HART's 'The Heiress' lights the stage
HART takes a leisurely stroll back to 1850 and wealthy Dr. Sloper's elegant Victorian parlor in its final production of the season, "The Heiress."
Based on Henry James' novella "Washington Square," Ruth and Augustus Goetz adapted James' 19th century saga of a shy spinster and her suitor for the stage in 1946. Film actress Olivia de Havilland talked Paramount Pictures into buying the vehicle for her and the result was an Academy Award for de Havilland in 1949.
The play is not the movie. For those familiar with the de Havilland/Montgomery Clift film relationship which can be seen on Turner Classic Movies, the play sometimes seems as if it's something else entirely. Clift's film portrayal leaves room for hope that the fortune-hunting Morris Townsend might really love the plain-Jane heiress. In the play, Townsend is a cad who makes sure the audience knows it. An online search reveals the reason for the difference.
Paramount Pictures hired the play's authors to write the film script and insisted that they temper the leading man's characteristics, making him less of a villain than he was in the play. The studio had an understandable desire to capitalize on Montgomery Clift's reputation as a romantic leading man.
HART's director of "The Heiress" Frances Davis said during intermission Saturday evening that she made no mention of the film to the cast. "I was working with the play, not the movie," she said.
Ashleigh Millett did a wonderful turn in the de Havilland role of the dull Catherine Sloper, bringing to it an emotion lacking in the film. Olivia de Havilland, Melanie Wilkes of "Gone With The Wind," often seemed to play a bit of the measured Melanie in every costume piece she did.
Newcomer Lise Hoffman and her husband have recently moved to Waynesville from Anchorage, Alaska. HART is the better for it. As Lavinia Penniman, she is spot-on. Davis did a good job casting the ensemble, giving talented HART veterans such as Christy Bishop and Roger Magendie and others another chance to shine.

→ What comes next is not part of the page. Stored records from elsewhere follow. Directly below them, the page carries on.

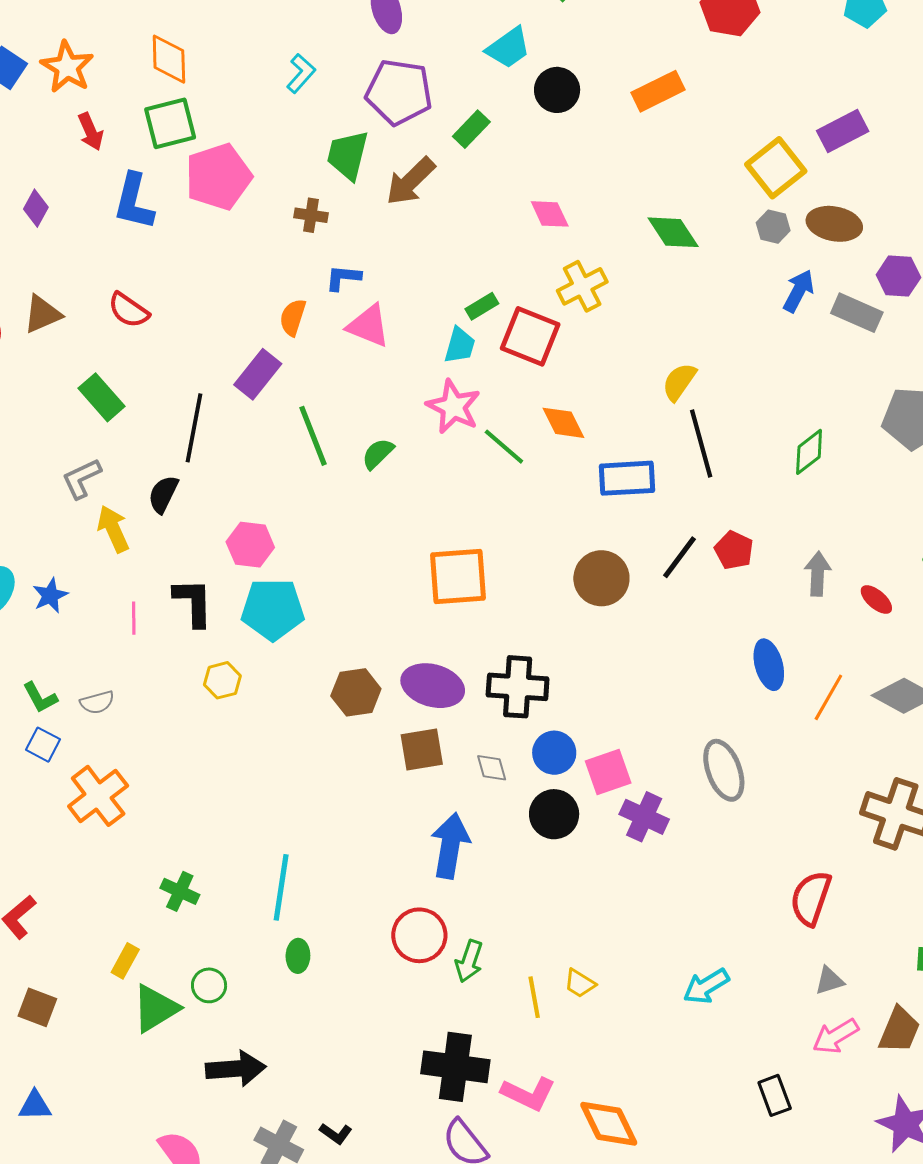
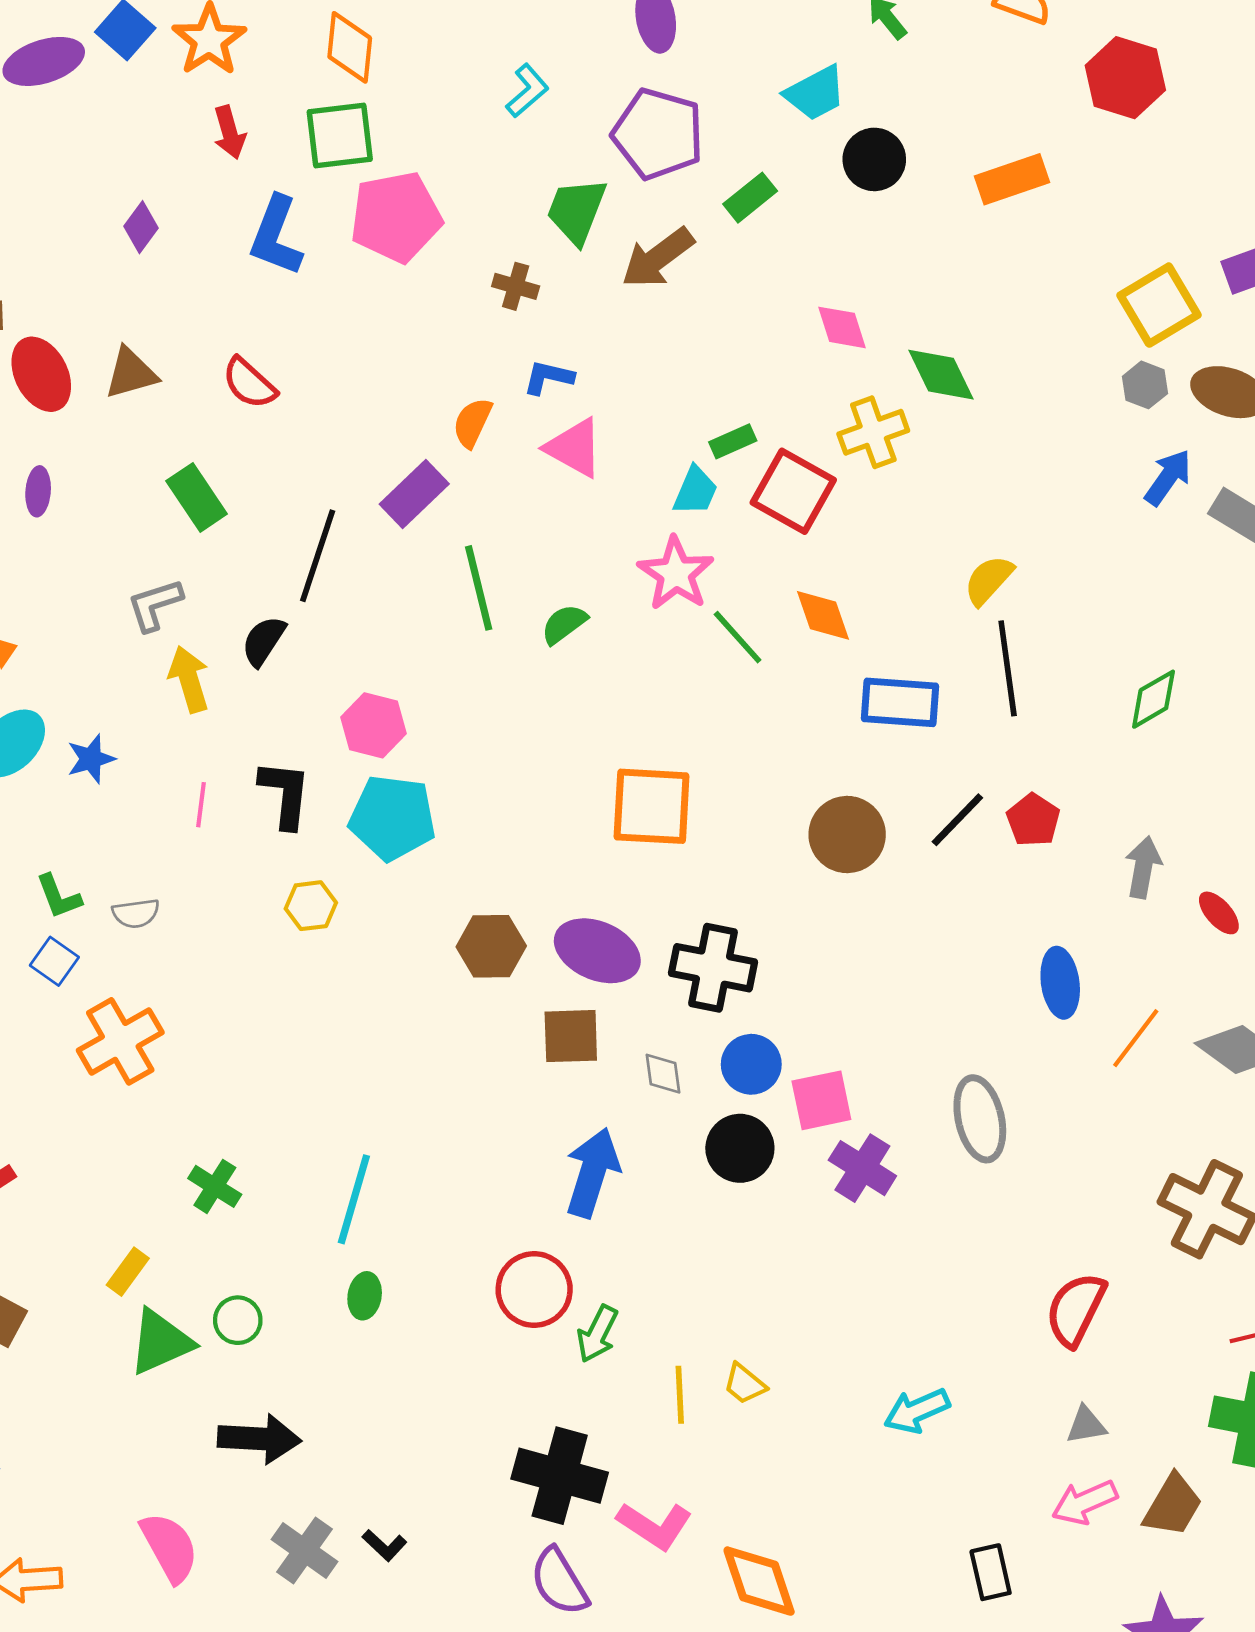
green diamond: (673, 232) -> (941, 375), moved

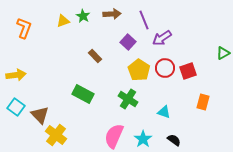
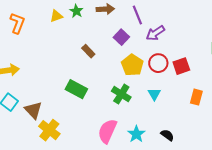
cyan triangle: (164, 112) -> (154, 94), moved, turned 40

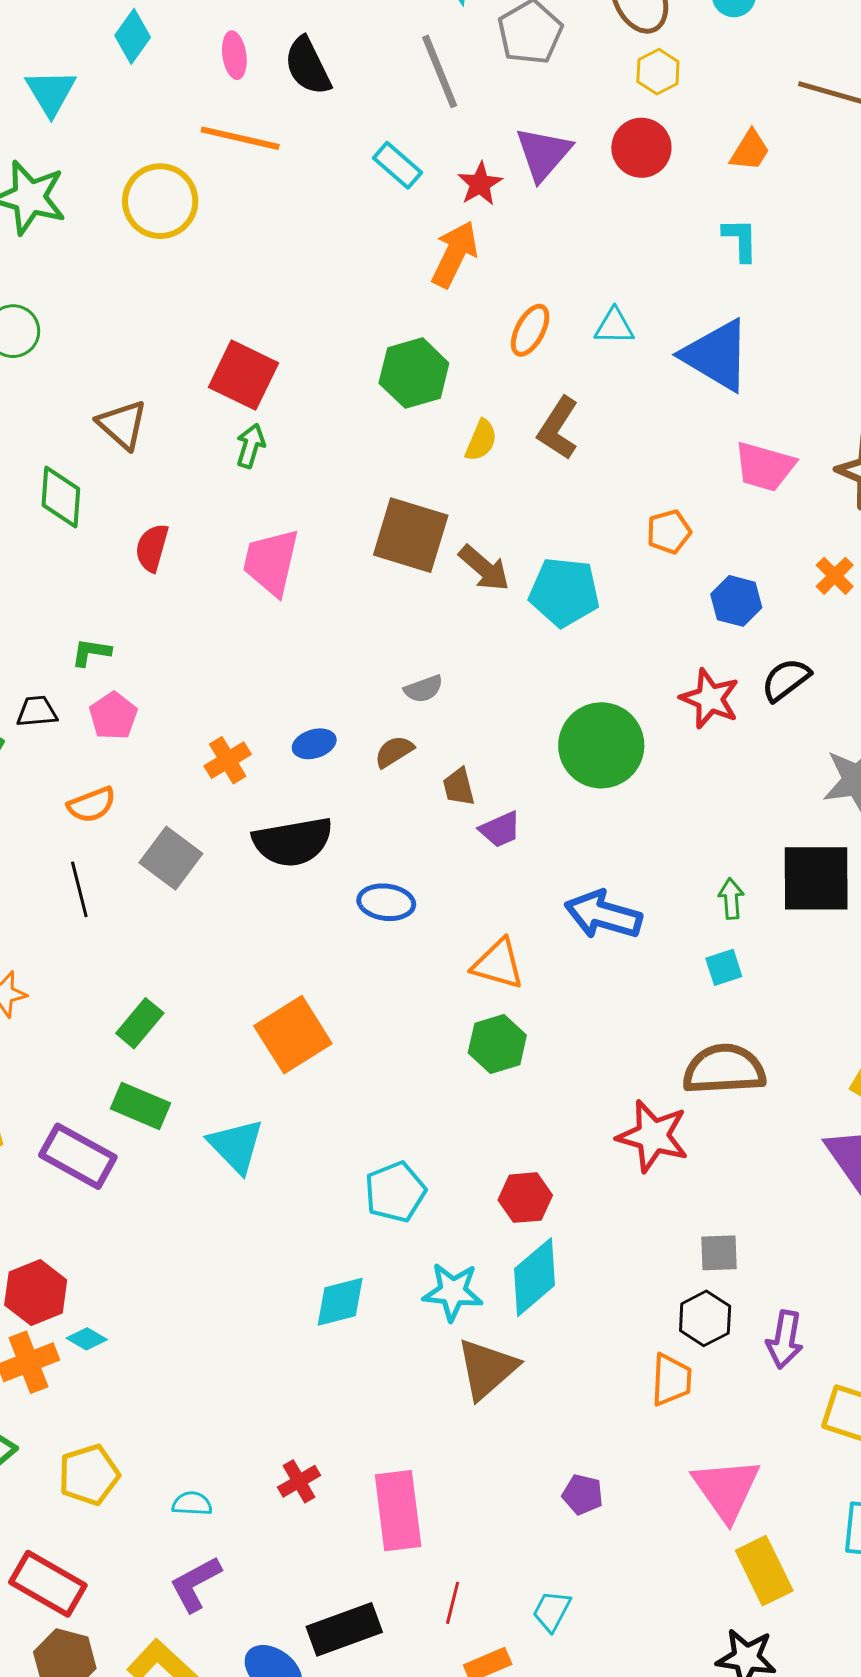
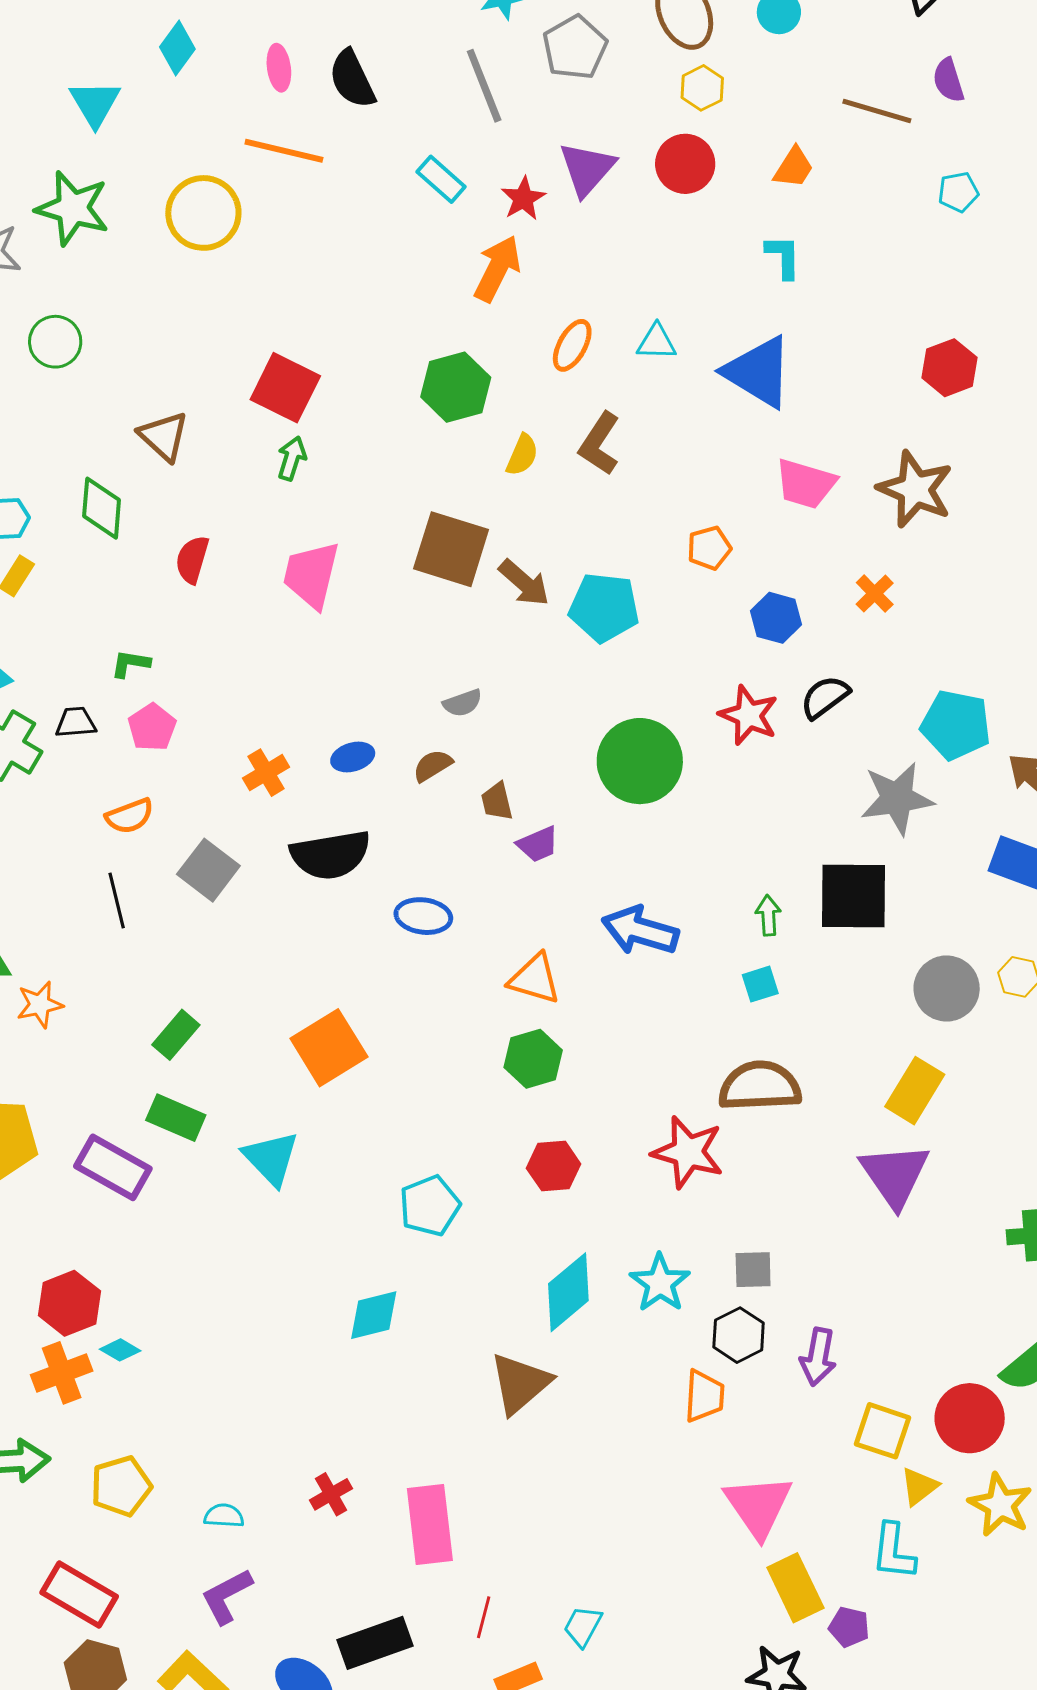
red hexagon: (525, 1198) -> (554, 1166), moved
cyan star: (453, 1292) -> (660, 1283), moved, turned 30
purple pentagon: (583, 1494) -> (849, 1627), moved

HART is known for giving young people opportunities. The production's sound operator Jacob Hunt didn't disappoint in that important role. Hunt is a sophomore at Tuscola High School. Parker Hunt, a Tuscola junior, is lighting operator, having moved over from handling sound in recent shows. When Catherine extinguishes a lamp, it is interesting to see the entire stage go to black at precisely the correct moment.
Executive director Steven Lloyd's sets and lighting design are beautiful as always.
As Davis said in her program notes, "The Heiress" says much about current challenges people face with love and relationships. How do we know when we are in love? What sacrifices are we willing to make for love? Forget the film and treat yourself to HART's G-rated play. Find out whether or not Catherine Sloper lets her inheritance buy herself the man of her dreams.